▶ **TASK DESCRIPTION**
Transcribe, leaving out every picture, the lines that run from the start of the listing below through the line with "Mantenha a casa".

▶ **DATA IN THIS EXERCISE**
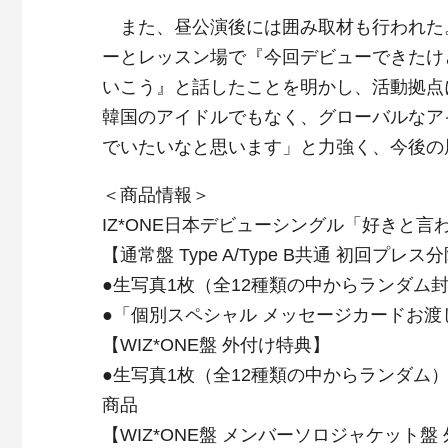
また、昼公演後には囲み取材も行われた
ーとレッスン場で『今回デビューできたけ
いこう』と話したことを明かし、活動拠点
韓国のアイドルでもなく、グローバルなアイ
でいたいなと思います」と力強く、今後の
＜商品情報＞
IZ*ONE日本デビューシングル「好きと言
【通常盤 Type A/Type B共通 初回プレ
●生写真1枚（全12種類の中からランダム
●「個別スペシャル メッセージカードお渡
【WIZ*ONE盤 外付け特典】
●生写真1枚（全12種類の中からランダ
商品
【WIZ*ONE盤 メンバーソロジャケット盤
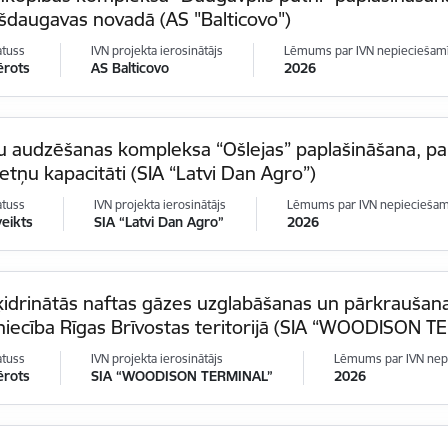
šdaugavas novadā (AS "Balticovo")
atuss
IVN projekta ierosinātājs
Lēmums par IVN nepieciešam
ērots
AS Balticovo
2026
 audzēšanas kompleksa “Ošlejas” paplašināšana, pali
etņu kapacitāti (SIA “Latvi Dan Agro”)
atuss
IVN projekta ierosinātājs
Lēmums par IVN nepiecieša
veikts
SIA “Latvi Dan Agro”
2026
ķidrinātās naftas gāzes uzglabāšanas un pārkraušan
iecība Rīgas Brīvostas teritorijā (SIA “WOODISON T
atuss
IVN projekta ierosinātājs
Lēmums par IVN nep
ērots
SIA “WOODISON TERMINAL”
2026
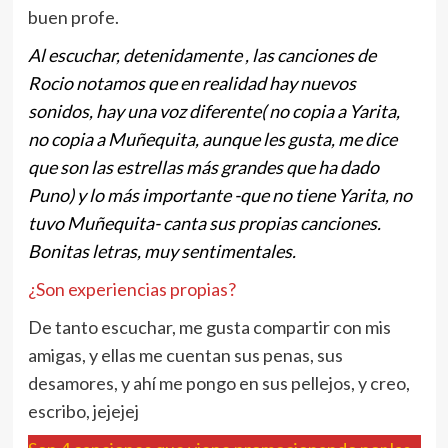
buen profe.
Al escuchar, detenidamente , las canciones de
Rocio notamos que en realidad hay nuevos
sonidos, hay una voz diferente( no copia a Yarita,
no copia a Muñequita, aunque les gusta, me dice
que son las estrellas más grandes que ha dado
Puno) y lo más importante -que no tiene Yarita, no
tuvo Muñequita- canta sus propias canciones.
Bonitas letras, muy sentimentales.
¿Son experiencias propias?
De tanto escuchar, me gusta compartir con mis
amigas, y ellas me cuentan sus penas, sus
desamores, y ahí me pongo en sus pellejos, y creo,
escribo, jejejej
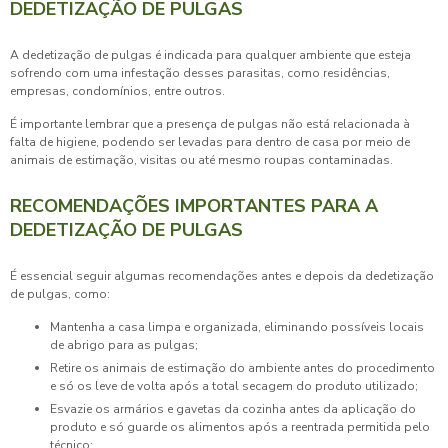
DEDETIZAÇÃO DE PULGAS
A
dedetização de pulgas
é indicada para qualquer ambiente que esteja
sofrendo com uma infestação desses parasitas, como residências,
empresas, condomínios, entre outros.
É importante lembrar que a presença de pulgas não está relacionada à
falta de higiene, podendo ser levadas para dentro de casa por meio de
animais de estimação, visitas ou até mesmo roupas contaminadas.
RECOMENDAÇÕES IMPORTANTES PARA A
DEDETIZAÇÃO DE PULGAS
É essencial seguir algumas recomendações antes e depois da
dedetização
de pulgas
, como:
Mantenha a casa limpa e organizada, eliminando possíveis locais
de abrigo para as pulgas;
Retire os animais de estimação do ambiente antes do procedimento
e só os leve de volta após a total secagem do produto utilizado;
Esvazie os armários e gavetas da cozinha antes da aplicação do
produto e só guarde os alimentos após a reentrada permitida pelo
técnico;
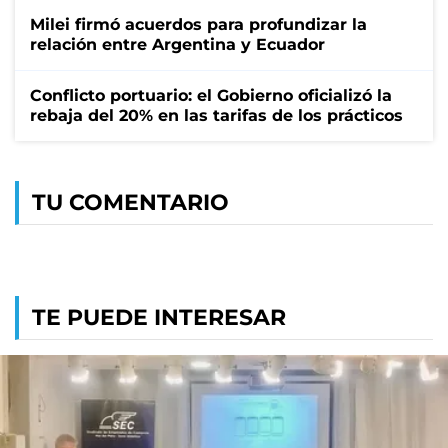
Milei firmó acuerdos para profundizar la
relación entre Argentina y Ecuador
Conflicto portuario: el Gobierno oficializó la
rebaja del 20% en las tarifas de los prácticos
TU COMENTARIO
TE PUEDE INTERESAR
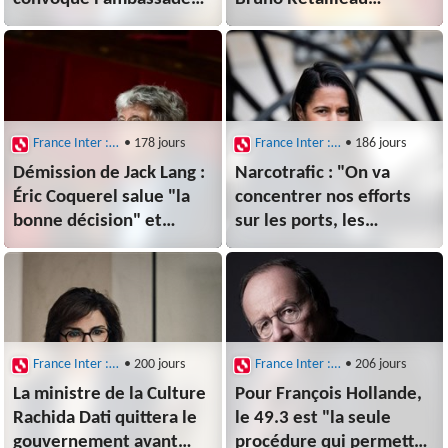
américain, confirme
viennent toutes du
Jean-Noël Barrot
programme de Marine
Le Pen"
France Inter : Questions politiques
• 178 jours
France Inter : Questions politiques
• 186 jours
Démission de Jack Lang :
Narcotrafic : "On va
Éric Coquerel salue "la
concentrer nos efforts
bonne décision" et
sur les ports, les
réclame une commission
aéroports", assure
sur l’affaire Epstein
Naïma Moutchou
France Inter : Questions politiques
• 200 jours
France Inter : Questions politiques
• 206 jours
La ministre de la Culture
Pour François Hollande,
Rachida Dati quittera le
le 49.3 est "la seule
gouvernement avant
procédure qui permette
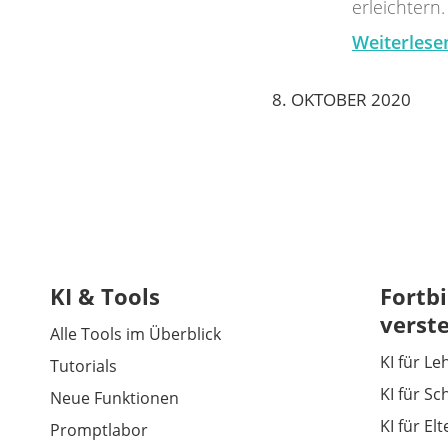
erleichtern.
Weiterlese
8. OKTOBER 2020
KI & Tools
Fortbi
verst
Alle Tools im Überblick
KI für Le
Tutorials
KI für Sc
Neue Funktionen
KI für El
Promptlabor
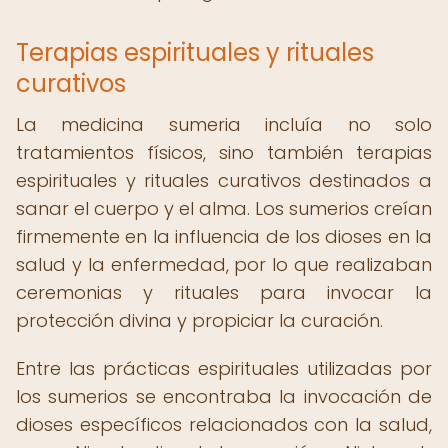
Terapias espirituales y rituales
curativos
La medicina sumeria incluía no solo
tratamientos físicos, sino también terapias
espirituales y rituales curativos destinados a
sanar el cuerpo y el alma. Los sumerios creían
firmemente en la influencia de los dioses en la
salud y la enfermedad, por lo que realizaban
ceremonias y rituales para invocar la
protección divina y propiciar la curación.
Entre las prácticas espirituales utilizadas por
los sumerios se encontraba la invocación de
dioses específicos relacionados con la salud,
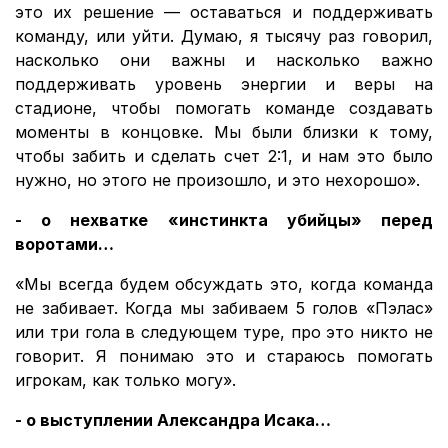
это их решение — оставаться и поддерживать
команду, или уйти. Думаю, я тысячу раз говорил,
насколько они важны и насколько важно
поддерживать уровень энергии и веры на
стадионе, чтобы помогать команде создавать
моменты в концовке. Мы были близки к тому,
чтобы забить и сделать счет 2:1, и нам это было
нужно, но этого не произошло, и это нехорошо».
- о нехватке «инстинкта убийцы» перед
воротами…
«Мы всегда будем обсуждать это, когда команда
не забивает. Когда мы забиваем 5 голов «Пэлас»
или три гола в следующем туре, про это никто не
говорит. Я понимаю это и стараюсь помогать
игрокам, как только могу».
- о выступлении Александра Исака…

▶ **SOLUTION BELOW**
また、昼公演後には囲み取材も行われた
ーとレッスン場で『今回デビューできたけ
いこう』と話したことを明かし、活動拠点
韓国のアイドルでもなく、グローバルなアイ
でいたいなと思います」と力強く、今後の
＜商品情報＞
IZ*ONE日本デビューシングル「好きと言
【通常盤 Type A/Type B共通 初回プレ
●生写真1枚（全12種類の中からランダム
●「個別スペシャル メッセージカードお渡
【WIZ*ONE盤 外付け特典】
●生写真1枚（全12種類の中からランダ
商品
【WIZ*ONE盤 メンバーソロジャケット盤
šdaugavas novadā (AS "Balticovo")
atuss
IVN projekta ierosinātājs
Lēmums par IVN nepieciešam
ērots
AS Balticovo
2026
 audzēšanas kompleksa “Ošlejas” paplašināšana, pali
etņu kapacitāti (SIA “Latvi Dan Agro”)
atuss
IVN projekta ierosinātājs
Lēmums par IVN nepiecieša
veikts
SIA “Latvi Dan Agro”
2026
ķidrinātās naftas gāzes uzglabāšanas un pārkraušan
iecība Rīgas Brīvostas teritorijā (SIA “WOODISON T
atuss
IVN projekta ierosinātājs
Lēmums par IVN nep
ērots
SIA “WOODISON TERMINAL”
2026
buen profe.
Al escuchar, detenidamente , las canciones de
Rocio notamos que en realidad hay nuevos
sonidos, hay una voz diferente( no copia a Yarita,
no copia a Muñequita, aunque les gusta, me dice
que son las estrellas más grandes que ha dado
Puno) y lo más importante -que no tiene Yarita, no
tuvo Muñequita- canta sus propias canciones.
Bonitas letras, muy sentimentales.
¿Son experiencias propias?
De tanto escuchar, me gusta compartir con mis
amigas, y ellas me cuentan sus penas, sus
desamores, y ahí me pongo en sus pellejos, y creo,
escribo, jejejej
DEDETIZAÇÃO DE PULGAS
A
dedetização de pulgas
é indicada para qualquer ambiente que esteja
sofrendo com uma infestação desses parasitas, como residências,
empresas, condomínios, entre outros.
É importante lembrar que a presença de pulgas não está relacionada à
falta de higiene, podendo ser levadas para dentro de casa por meio de
animais de estimação, visitas ou até mesmo roupas contaminadas.
RECOMENDAÇÕES IMPORTANTES PARA A
DEDETIZAÇÃO DE PULGAS
É essencial seguir algumas recomendações antes e depois da
dedetização
de pulgas
, como:
Mantenha a casa limpa e organizada, eliminando possíveis locais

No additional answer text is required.